How many square feet are you cutting with the 550? And what type of grass, HOC? I was doing some research on that model and it intrigued me. Kinda bummed me out when I found out you still have to buy the transmitter station that runs around $800 if I recall. I just don't want to mess with boundary wires as my yard is a little complicated. Does it do well around obstacles still?


----------



## DocTodd (9 mo ago)

killacam said:


> How many square feet are you cutting with the 550? And what type of grass, HOC? I was doing some research on that model and it intrigued me. Kinda bummed me out when I found out you still have to buy the transmitter station that runs around $800 if I recall. I just don't want to mess with boundary wires as my yard is a little complicated. Does it do well around obstacles still?

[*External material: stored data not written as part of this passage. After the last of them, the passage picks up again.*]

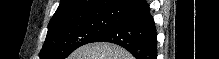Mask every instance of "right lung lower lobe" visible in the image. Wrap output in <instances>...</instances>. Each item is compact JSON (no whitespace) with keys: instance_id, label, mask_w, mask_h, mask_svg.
Returning <instances> with one entry per match:
<instances>
[{"instance_id":"1","label":"right lung lower lobe","mask_w":219,"mask_h":59,"mask_svg":"<svg viewBox=\"0 0 219 59\" xmlns=\"http://www.w3.org/2000/svg\"><path fill=\"white\" fill-rule=\"evenodd\" d=\"M123 19L97 36L93 42L122 46L136 59H156L157 33L145 0H124L114 6Z\"/></svg>"}]
</instances>
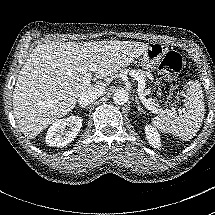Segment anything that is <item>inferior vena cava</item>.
<instances>
[{"instance_id": "1", "label": "inferior vena cava", "mask_w": 215, "mask_h": 215, "mask_svg": "<svg viewBox=\"0 0 215 215\" xmlns=\"http://www.w3.org/2000/svg\"><path fill=\"white\" fill-rule=\"evenodd\" d=\"M104 93H105L104 89H99V90L92 92V93H84L78 98V103L81 106H88L92 102H94L95 100H97L98 98L103 96Z\"/></svg>"}]
</instances>
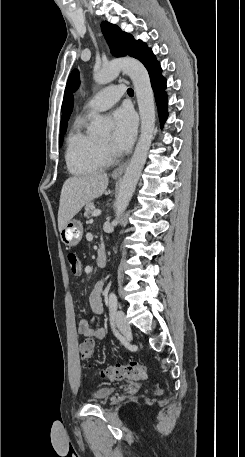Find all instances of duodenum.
Returning a JSON list of instances; mask_svg holds the SVG:
<instances>
[{
	"label": "duodenum",
	"instance_id": "obj_1",
	"mask_svg": "<svg viewBox=\"0 0 245 457\" xmlns=\"http://www.w3.org/2000/svg\"><path fill=\"white\" fill-rule=\"evenodd\" d=\"M107 262V256L103 249L99 250L96 257V264L98 267H104Z\"/></svg>",
	"mask_w": 245,
	"mask_h": 457
}]
</instances>
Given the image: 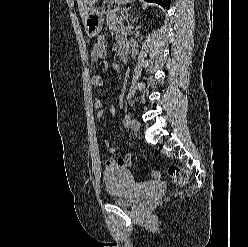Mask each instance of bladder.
<instances>
[{
  "mask_svg": "<svg viewBox=\"0 0 248 247\" xmlns=\"http://www.w3.org/2000/svg\"><path fill=\"white\" fill-rule=\"evenodd\" d=\"M105 189L111 200L120 206H131L141 196L137 194L138 184L133 174L122 167H112L103 172Z\"/></svg>",
  "mask_w": 248,
  "mask_h": 247,
  "instance_id": "31cf9c89",
  "label": "bladder"
}]
</instances>
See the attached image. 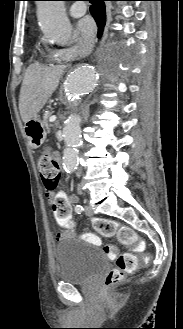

I’ve got just under an acre of Tahoma 31 bermuda. I’ve maintained it around 3” HOC this year due to the lawn being super bumpy (level next season) and because I’ve mowed with a 61” zero turn that scalps pretty easily. It covers my lawn easily as far as I can tell. Also, the dealer only had a 550h available to demo, so that worked out perfectly since I’ve had higher HOC. Plan is to get the standard mower next season and plan to maintain sub 1”, and possibly add the fairway kit once leveling job is complete. Patterned mowing next year may allow me to mow 4+ acres of my 5 acre property which would be a total game changer for me. I have zero desire and time to mess with a boundary wire. It has done well around obstacles, loses signal periodically in one specific area of my back yard, and occasionally gets stuck if it gets too close to one of a couple valve boxes.


----------



## Eradicator (Jul 19, 2021)

I understand that most guys don't want to mess with the boundary wire but it wasn't nearly as bad as I thought it would be. I am also over 60 for reference, this isn't a 22 year old kid saying it's easy, it's an old guy like you! LOL I lay my wire ON TOP of the grass, then staked it down every 2-3 feet. The wire disappeared within a couple of weeks. The first time you overseed, you'll never see it again. You simply take the space-template to make sure you stay consistently off any obstacles, about 10" for my model. I have a curb out front and it will run the length(110') with one wheel on the curb, doing a great job at the road! Going around the planter boxes was simple and other obstacles, I just let it bounce off of with no harm to the machine or trees. I also bounces off mulch piled around trees so if you've landscaped, there will be less that needs to be excluded. 

I care for two lawns.
At this house I cut Firecracker tall fesc to 2.5 inches in the spring, extending to 3.5"hoc for the hot summer. 2 weeks ago I screwed it down to 1.5" for my overseed time...all done with robots. This year I switched to the Turf saver and Watersaver strains for overseed at 10lb per thou...we'll see how they do. I mainly got the new strains for our other home where I installed underground sprinklers last week on the Eastern Shore where 'sand" is the substrate of the day there. We had top soil shipped in after installing the heads. It's already germinating! My yard here is in much better shape here and is at the "needs maintenance only" stage. When I move to the other home in a couple years, we will prob rent this home but the robots will be going with us!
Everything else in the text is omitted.